Reply To: DAAP tunneling.. halfway there.. Help!

#5666
rpedde
Participant

@hankh95 wrote:

hankh@Gimli:~$ ssh user1@#home.ip.address.# -L 3689:#home.ip.address.#:3689 -g
user1@#.home.ip.address.#’s password:
bind: Address already in use
Linux silmarillion 2.6.15-28-386 #1 PREEMPT Thu Feb 1 15:51:56 UTC 2007 i686 GNU/Linux

That bind error has to be coming from your local machine. Doesn’t matter much, though, you can always pick a different address:

ssh [email protected] -L 9999:mt-daapd-server:3689

Then you don’t have to worry about collisions.

There is a firewall on the home network with port 3689 forwarded to the mt-daapd server. (So I do see the server at http://#home.ip.address.#:3689/status.html

Eeek!
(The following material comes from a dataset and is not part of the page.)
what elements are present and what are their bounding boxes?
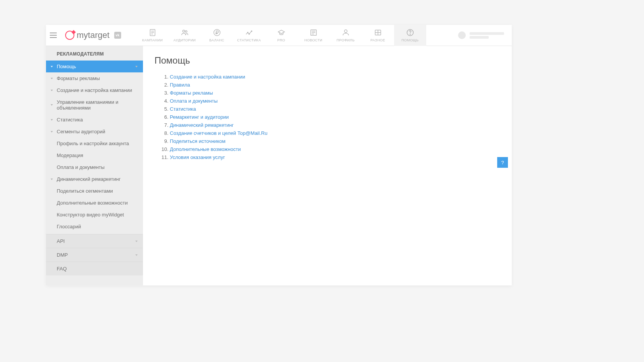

Don’t do that. Just leave your firewall all locked down. Instead, use the ssh tunnel to connect to the internal machine.

I don’t know how your network is set up. I imagine you have some kind of linux box running as a gateway. Maybe a dedicated machine running a full linux distro, maybe an embedded device like a wrt54g or something.. whatever. Doesn’t matter. Let’s call the outside IP address 70.1.1.25. We’ll call the inside interface 192.168.1.1. In addition, you have a separate mt-daapd server, right? At 192.168.1.2 or something?

Right now, you say you have a firewall rule on the gateway machine that inbound nats anything to 3689 on the outside interface to 3689 on 192.168.1.2, right?

I’m saying don’t do that. Instead, from work, do:

ssh [email protected] -L 9999:192.168.1.2:3689

Then when you do

http://localhost:9999

from your machine at work, you should get the admin page. Then just set up proxy mdns for _daap._tcp on localhost:9999 using mDNSPosixProxy or avahi.